[Extracted page text data]

>>>>>

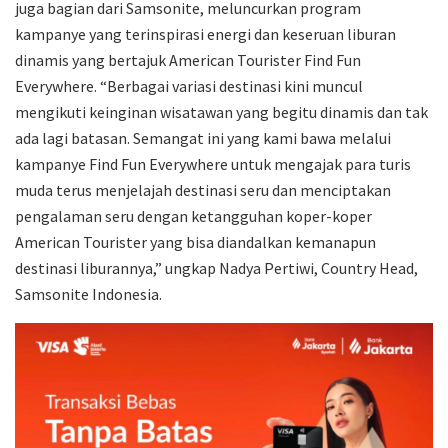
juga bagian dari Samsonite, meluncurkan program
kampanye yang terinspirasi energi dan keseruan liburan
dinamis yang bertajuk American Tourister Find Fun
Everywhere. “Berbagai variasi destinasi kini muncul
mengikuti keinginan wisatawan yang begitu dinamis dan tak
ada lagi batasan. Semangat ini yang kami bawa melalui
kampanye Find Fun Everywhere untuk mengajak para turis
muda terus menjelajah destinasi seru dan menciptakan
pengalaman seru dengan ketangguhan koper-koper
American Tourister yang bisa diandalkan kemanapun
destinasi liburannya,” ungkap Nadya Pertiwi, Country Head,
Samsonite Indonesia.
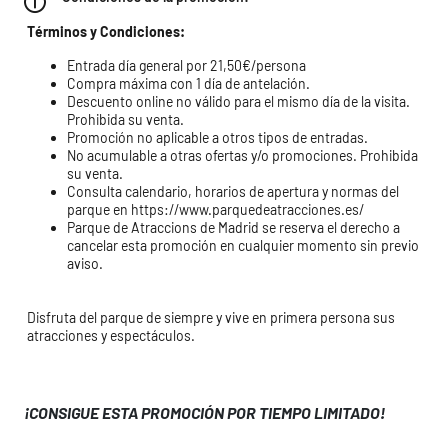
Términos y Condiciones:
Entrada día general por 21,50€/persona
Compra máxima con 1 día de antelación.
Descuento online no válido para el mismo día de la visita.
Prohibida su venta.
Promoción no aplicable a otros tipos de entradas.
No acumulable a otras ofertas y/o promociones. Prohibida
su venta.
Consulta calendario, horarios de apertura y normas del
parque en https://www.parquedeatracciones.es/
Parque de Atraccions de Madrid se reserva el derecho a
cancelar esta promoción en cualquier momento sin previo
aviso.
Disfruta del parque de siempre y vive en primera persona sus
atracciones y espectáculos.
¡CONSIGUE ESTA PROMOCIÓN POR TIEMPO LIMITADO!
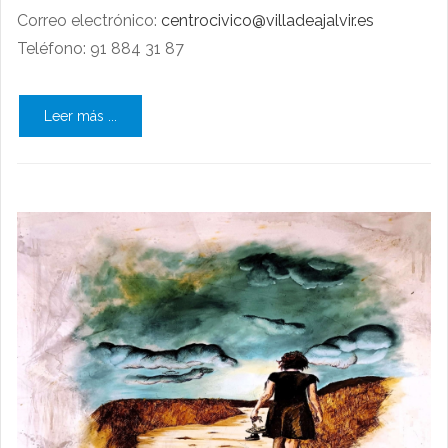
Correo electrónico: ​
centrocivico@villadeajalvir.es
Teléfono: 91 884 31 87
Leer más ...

<<<<<
>>>>>

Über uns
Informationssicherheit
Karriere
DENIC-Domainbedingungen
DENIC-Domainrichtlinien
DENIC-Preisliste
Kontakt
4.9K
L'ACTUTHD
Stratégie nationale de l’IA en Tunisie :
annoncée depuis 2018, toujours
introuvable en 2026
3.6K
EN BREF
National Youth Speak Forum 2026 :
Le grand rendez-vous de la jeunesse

<<<<<

> **Task objective**:
Tally the lines of the records holding the word "Find", then state only the tally.

> **Answer space**:
2